À deux semaines du 5 décembre, le pouvoir a pris conscience du danger que représente la mobilisation hospitalière qui ne cesse de s’amplifier. Pour déminer le terrain, le Premier ministre a présenté, le 20 novembre, avec la ministre de la Santé, un plan se voulant « fort et conséquent ». Celui-ci n’a pourtant pas davantage convaincu le monde hospitalier que les deux précédents.
Édouard Philippe l’a rappelé : le plan proposé ne marque aucune rupture avec la politique menée par son gouvernement et ses prédécesseurs. Il entend maintenir le cap vers la « réorganisation complète du système de soins » en aidant l’hôpital à « passer une période difficile ». En clair, le pouvoir s’est rendu compte qu’il avait été un peu vite en besogne dans le démantèlement de l’hôpital public, et il est contraint de desserrer l’étau pour éviter l’explosion… et continuer dans la même direction. Tel est le fil conducteur des mesures présentées le 20 novembre.

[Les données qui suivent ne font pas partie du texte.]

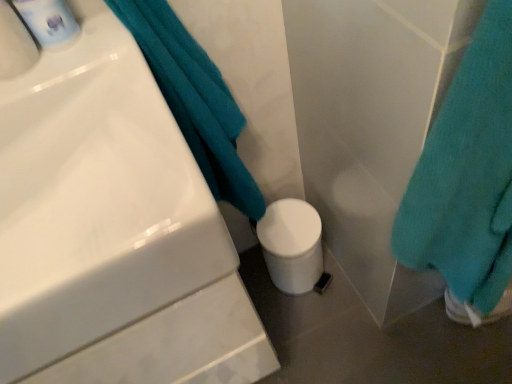 This screenshot has height=384, width=512. What are the coordinates of `vacant area that is in front of white glossy mouthwash at upper left` in the screenshot? It's located at (82, 78). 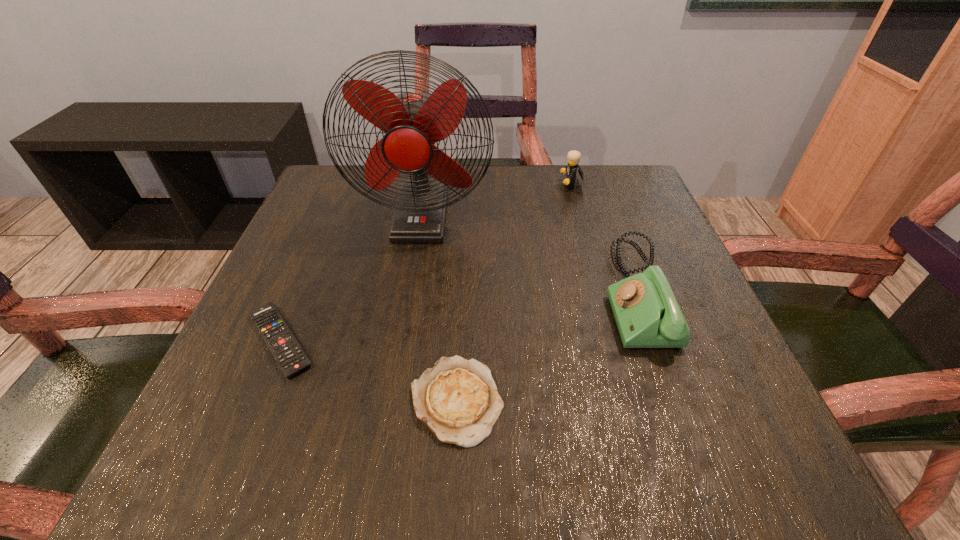 You are a GUI agent. You are given a task and a screenshot of the screen. Output one action in this format:
    pyautogui.click(x=<x>, y=<y>)
    Task: Click on the free spot between the tallest object and the telephone
    The width and height of the screenshot is (960, 540).
    Given the screenshot: What is the action you would take?
    pyautogui.click(x=529, y=255)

Éponger une partie de la dette… sans s’attaquer aux causes
L’État va reprendre à son compte dix des trente milliards de la dette des hôpitaux. Mais le plan ne s’attaque pas aux causes de cet endettement.
Fonctionnant comme une entreprise l’hôpital doit désormais « dégager des marges » pour rénover son équipement, investir dans de nouveaux matériels. Les budgets insuffisants qui lui sont accordés ne le permettent pas. Les établissements doivent donc s’adresser aux banques, auxquelles ils versent des intérêts parfois prohibitifs.
La reprise d’une partie de la dette ne met pas fin cette mécanique infernale qui contraint les hôpitaux à réduire leurs budgets de fonctionnement pour financer leurs investissements. 70 % des budgets étant des frais de personnel, ils devront donc continuer de diminuer le nombre de leurs agentEs et les rendre plus « productifs » au prix de l’épuisement professionnel et de la baisse de la qualité et de la sécurité des soins.
Réduire la ponction n’est pas augmenter les moyens
La seconde mesure du plan est l’attribution d’un milliard et demi supplémentaire sur trois ans aux budgets hospitaliers : 300 millions en 2020, auxquels s’ajoureront 200 millions les deux années suivantes. Sur une enveloppe hospitalière annuelle de 60 milliards, c’est bien peu. Mais le pire n’est pas là. En réalité, le « cadeau » de Philippe et Buzyn consiste non pas à augmenter les moyens de l’hôpital, mais à réduire la ponction opérée sur celui-ci. Pour maintenir les moyens d’une année sur l’autre, l’enveloppe accordée à l’hôpital devrait augmenter de 4,4 %. Or la hausse prévue pour 2020 était de 2,1 %, ce qui signifiait une ponction de 800 millions au détriment de l’hôpital. Avec les nouveaux moyens accordés, cette réduction ne sera « que » de 500 millions : belle « avancée » !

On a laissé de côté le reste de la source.